Lo real, a decir de los físicos, no es sino un haz de infinitas posibilidades; de modo que lo propio de lo real es ser abierto: no ser real. Una o varias de esas posibilidades se realizarán pero estarán de nuevo abiertas a disolverse. Así, vio Ortega con la primera onda cuántica que urgía retomar a Heráclito, hacernos conscientes de que la realidad está siempre haciéndose y deshaciéndose, y aceptar que lo único cierto es lo incierto, precario y mudadizo.

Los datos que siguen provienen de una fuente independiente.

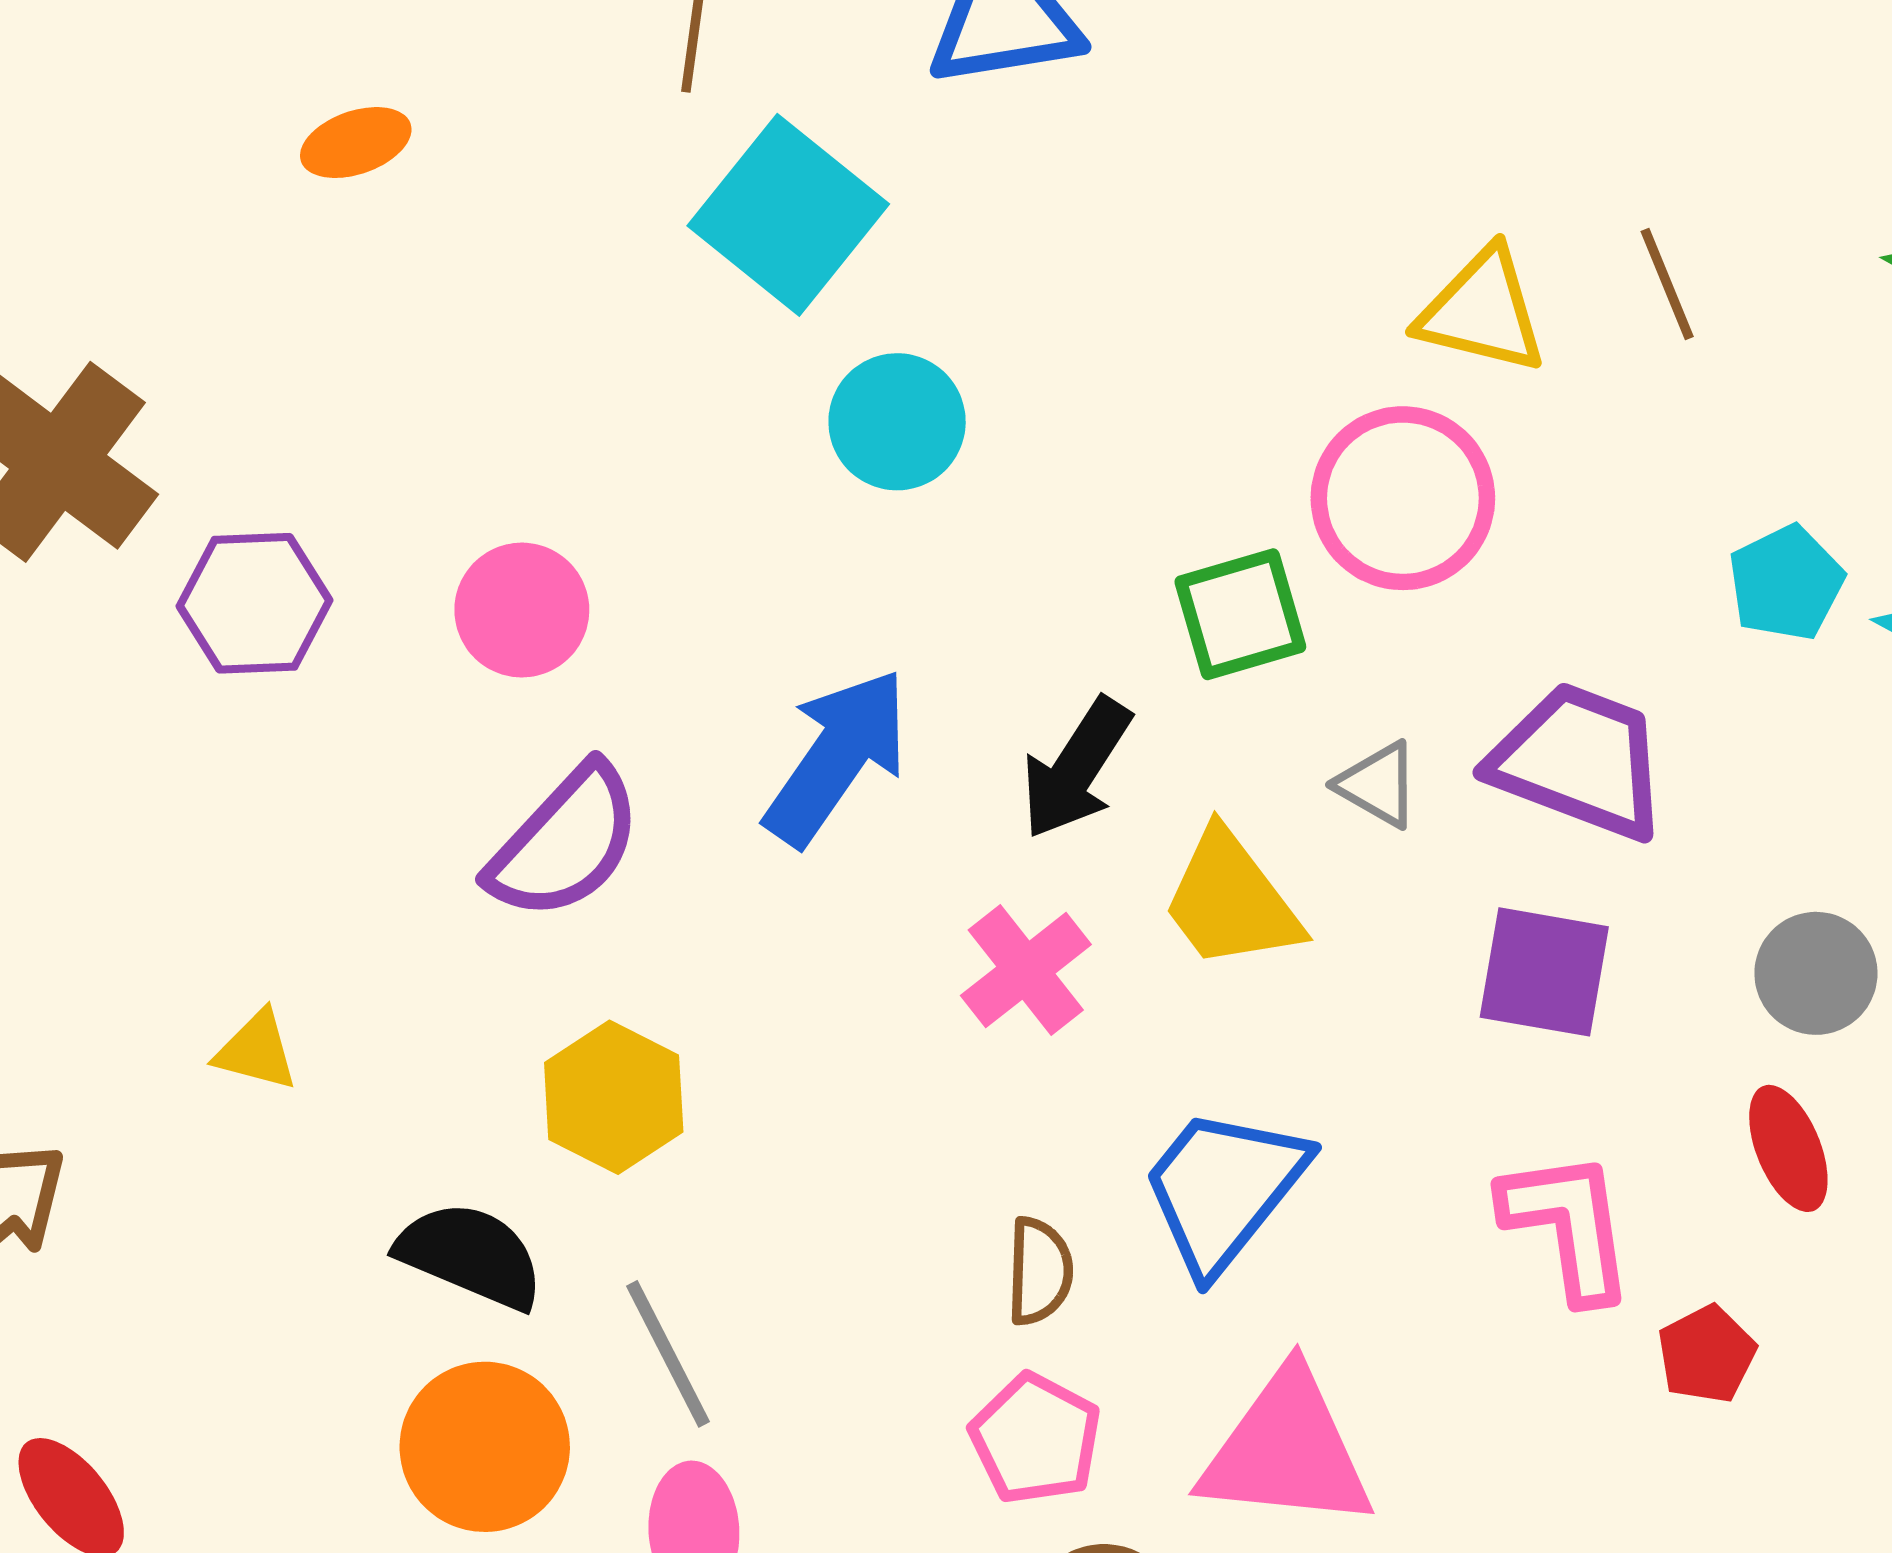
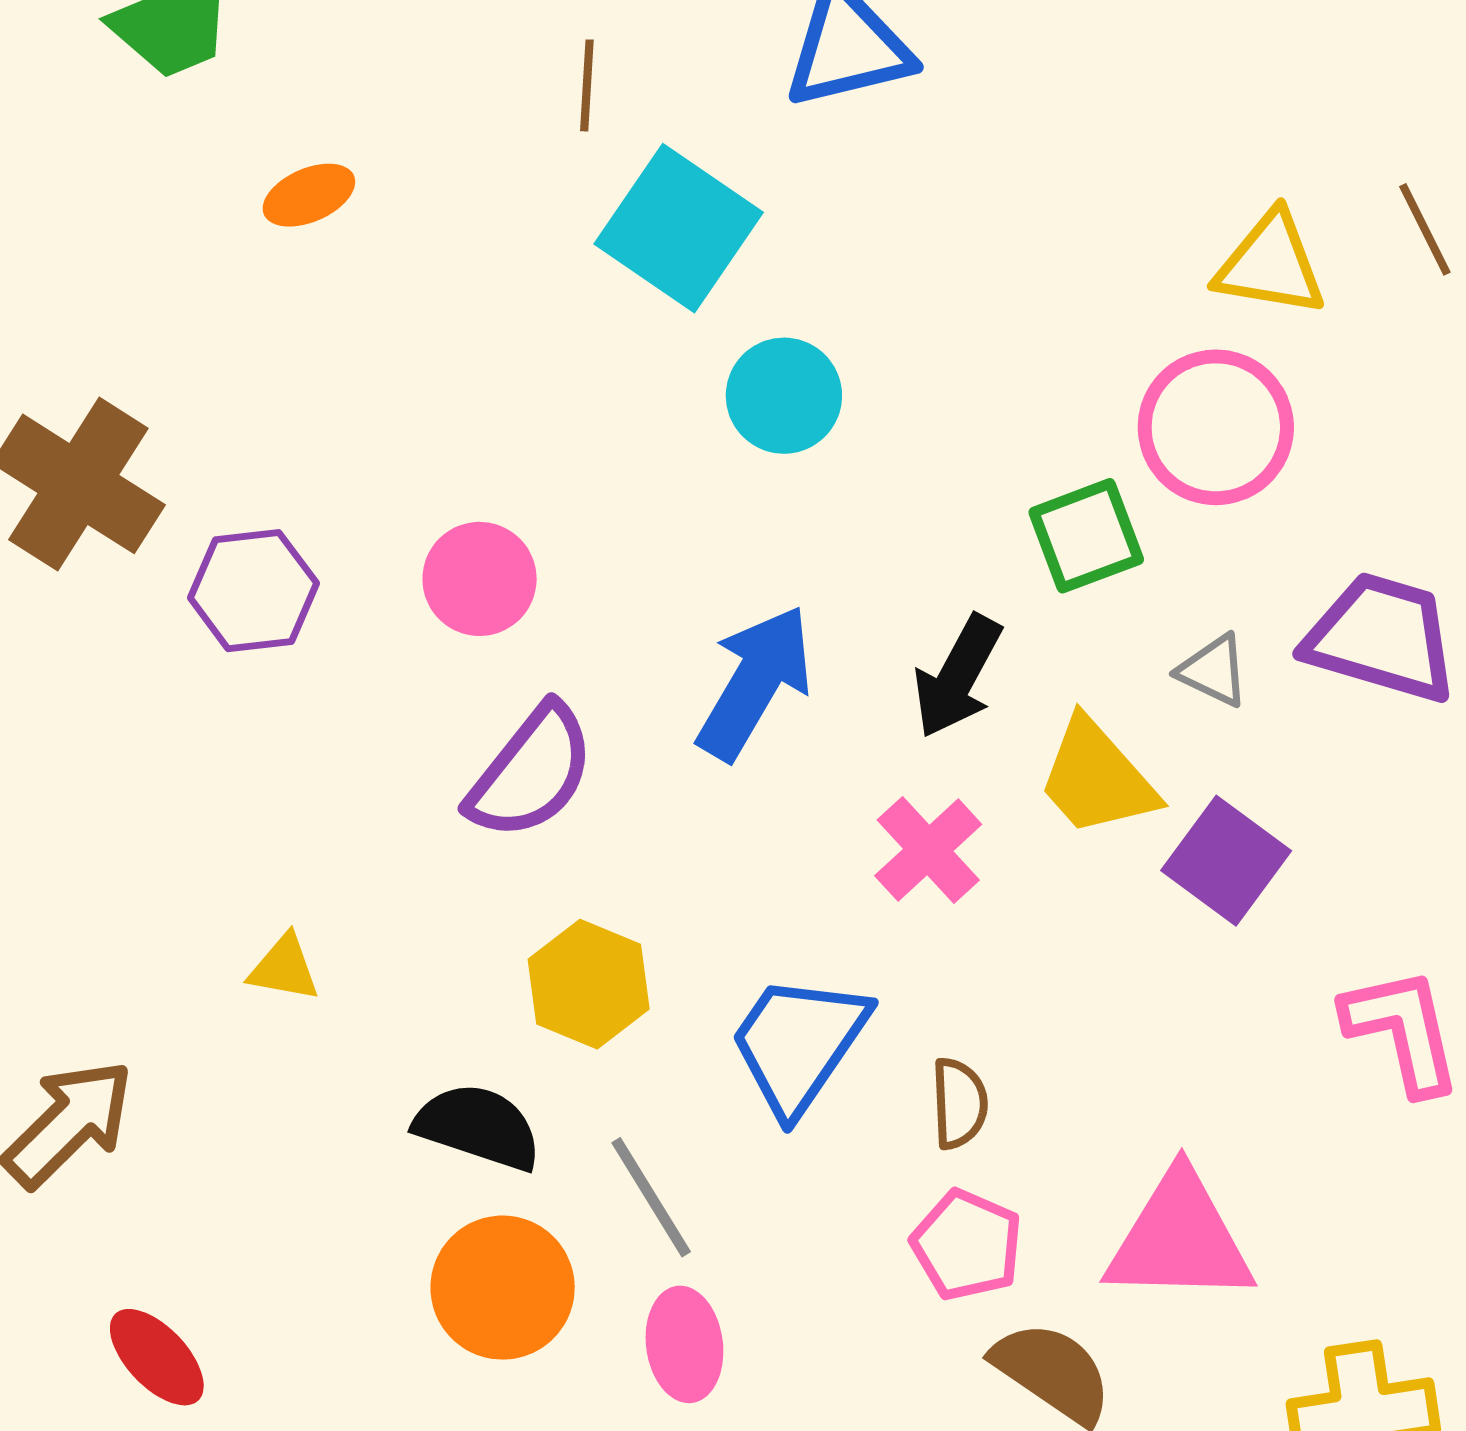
purple square: (1544, 972) -> (1226, 861), moved, turned 31
blue trapezoid: (1224, 1189) -> (799, 1044), moved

¿De qué depende entonces que unas posibilidades se realicen y otras no? pues parece, por seguir con Bataille y no acudir a los doctores, que en buena medida de donde se fije la atención: de esa capacidad de sustraerse de los conceptos humanos de “difícil”, “imposible”, etc.; de saltar sobre ellos para mirar con claridad hacia la posibilidad y así acceder a una experiencia más plena del presente. Entre los deportistas, es ya una práctica bastante habitual visualizarse haciendo perfectamente el ejercicio y los resultados que obtienen son muy superiores respecto a los de los que sólo entrenan. Seve da fe de ello, y cuenta que se imaginaba hasta el olor de la hierba.

Abstraerse de las apariencias, aun cuando esas sombras se aparezcan tan oscuras como el diagnóstico de una enfermedad, y mantenerse firme mirando a esa realidad más perfecta, que no sabemos si existe en un lugar cerca de las estrellas como decía Platón o aquí mismo dentro de uno, nos lleva a ser el que somos, máxima de Píndaro y de cada cual. ¡Ánimo, sea realista!